Our Take
The proposal arrives after the regulatory failure, not before it, which tells you everything about academic AI policy work.
Why it matters
Utah is one of 47 states writing 250+ clinical AI bills with zero coordination. The FDA device framework can't handle adaptive models that update continuously.
Do this week
Healthcare AI teams: Document your competency benchmarks now before federal standards lock in requirements you can't meet retrospectively.
Utah suspended AI prescription program after licensing board revolt
Utah's Medical Licensing Board called for immediate suspension of the state's Doctronic pilot program in late April. The program allows AI to evaluate patients and recommend prescription renewals for nearly 200 chronic condition drugs. Utah planned to phase out physician review of each case once safety benchmarks were met.
The board learned about the pilot only after launch and warned that proceeding without clinical oversight "potentially places Utah citizens at risk." The controversy centers on sequence: Utah deployed first, then added oversight, rather than proving competency before independent practice.
Penn medical ethics professor Alon Bergman and colleagues published a federal licensing framework in JAMA on April 29, calling for a new Office of Clinical AI Oversight within HHS. The proposal requires AI systems to pass USMLE exams, complete supervised deployment phases, and maintain defined scopes of practice with biennial renewal.
State fragmentation blocks deployment while physician shortages worsen
Forty-seven states are considering over 250 clinical AI bills, creating regulatory patchwork. California bars AI from denying insurance coverage. Colorado mandates bias assessments. Each adds compliance costs without resolving core competency questions.
The physician shortage compounds urgency. National projections show tens of thousands of doctor shortfalls over the next decade (per the article's cited projections), especially in primary care and rural areas. Traditional fixes like more medical school seats take years to impact supply.
Recent AI performance data supports the case for autonomous systems. A 2025 study of nearly 40,000 primary care visits in Kenya found AI-supported clinicians made substantially fewer diagnostic errors (per the published study). The December NOHARM trial showed doctors did not outperform leading language models on any measured clinical task dimension.
Federal preemption would standardize competency, preserve state enforcement
The proposed framework includes four elements: demonstrated competency through USMLE performance and supervised deployment, defined scope of practice with escalation protocols, ongoing monitoring with time-limited renewal, and federal oversight with layered accountability.

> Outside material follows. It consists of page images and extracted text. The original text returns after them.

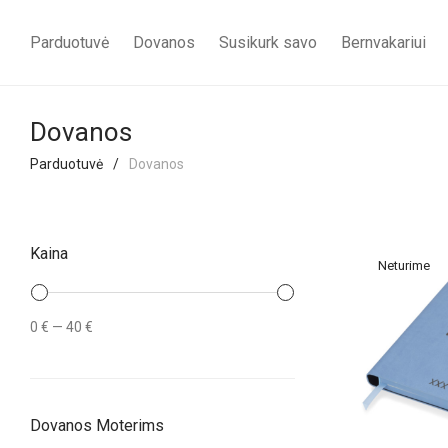
Parduotuvė
Dovanos
Susikurk savo
Bernvakariui
Dovanos
Parduotuvė
/
Dovanos
Kaina
Min
Maks
0 €
—
40 €
kaina
kaina
Dovanos Moterims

Developers would bear primary responsibility for model performance. Deploying institutions would handle workflow integration and adverse event reporting. States would retain authority over scope of practice and enforcement but could not impose duplicate competency assessments.
Implementation would require congressional authorization to transfer autonomous clinical AI authority from FDA to the new HHS office. Developer user fees, modeled on FDA's device review funding since 1992, would build evaluation infrastructure.
The proposal addresses three main objections: state control concerns by noting AI crosses state lines instantly like telemedicine, equivalence worries by maintaining clinician roles for complex judgment, and implementation capacity through fee-funded infrastructure development.